Exercise goal – Scan the records for the string "habe" and copy every line that holds it.

Data to examine –
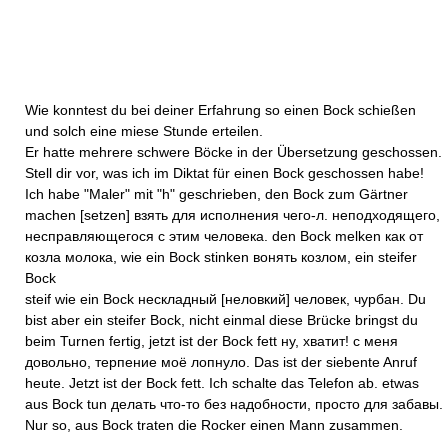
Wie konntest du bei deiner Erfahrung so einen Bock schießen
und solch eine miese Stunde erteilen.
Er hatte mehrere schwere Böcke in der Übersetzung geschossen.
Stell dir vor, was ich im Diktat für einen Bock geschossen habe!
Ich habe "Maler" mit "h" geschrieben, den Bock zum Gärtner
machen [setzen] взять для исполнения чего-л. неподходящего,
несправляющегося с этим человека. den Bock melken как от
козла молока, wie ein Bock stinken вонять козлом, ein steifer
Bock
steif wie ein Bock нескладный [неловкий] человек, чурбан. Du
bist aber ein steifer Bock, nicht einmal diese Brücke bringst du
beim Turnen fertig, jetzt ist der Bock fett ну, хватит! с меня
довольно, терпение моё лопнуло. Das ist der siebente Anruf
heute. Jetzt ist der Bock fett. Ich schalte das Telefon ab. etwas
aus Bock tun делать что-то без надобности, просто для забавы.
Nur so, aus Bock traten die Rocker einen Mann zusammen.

---

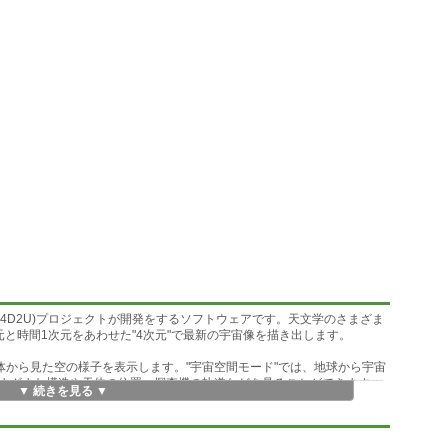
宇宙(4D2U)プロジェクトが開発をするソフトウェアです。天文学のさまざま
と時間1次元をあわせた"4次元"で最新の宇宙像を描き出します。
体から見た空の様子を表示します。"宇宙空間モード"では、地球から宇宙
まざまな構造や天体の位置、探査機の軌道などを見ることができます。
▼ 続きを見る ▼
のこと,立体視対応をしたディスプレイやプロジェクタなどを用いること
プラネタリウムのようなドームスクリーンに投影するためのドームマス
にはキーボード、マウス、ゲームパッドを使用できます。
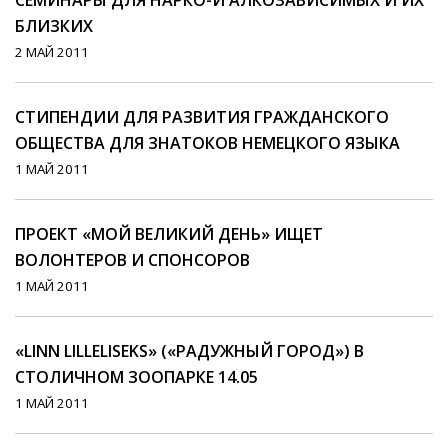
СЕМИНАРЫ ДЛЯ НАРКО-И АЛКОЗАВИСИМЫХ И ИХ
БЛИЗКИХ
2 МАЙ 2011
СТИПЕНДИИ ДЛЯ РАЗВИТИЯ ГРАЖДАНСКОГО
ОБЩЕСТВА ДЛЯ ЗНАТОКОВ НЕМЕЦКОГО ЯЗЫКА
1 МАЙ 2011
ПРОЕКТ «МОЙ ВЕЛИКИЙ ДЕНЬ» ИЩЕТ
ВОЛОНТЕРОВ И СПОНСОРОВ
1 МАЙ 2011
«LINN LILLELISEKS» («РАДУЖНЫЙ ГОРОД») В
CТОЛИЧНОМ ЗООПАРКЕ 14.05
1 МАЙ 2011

Solution for this exercise –
Stell dir vor, was ich im Diktat für einen Bock geschossen habe!
Ich habe "Maler" mit "h" geschrieben, den Bock zum Gärtner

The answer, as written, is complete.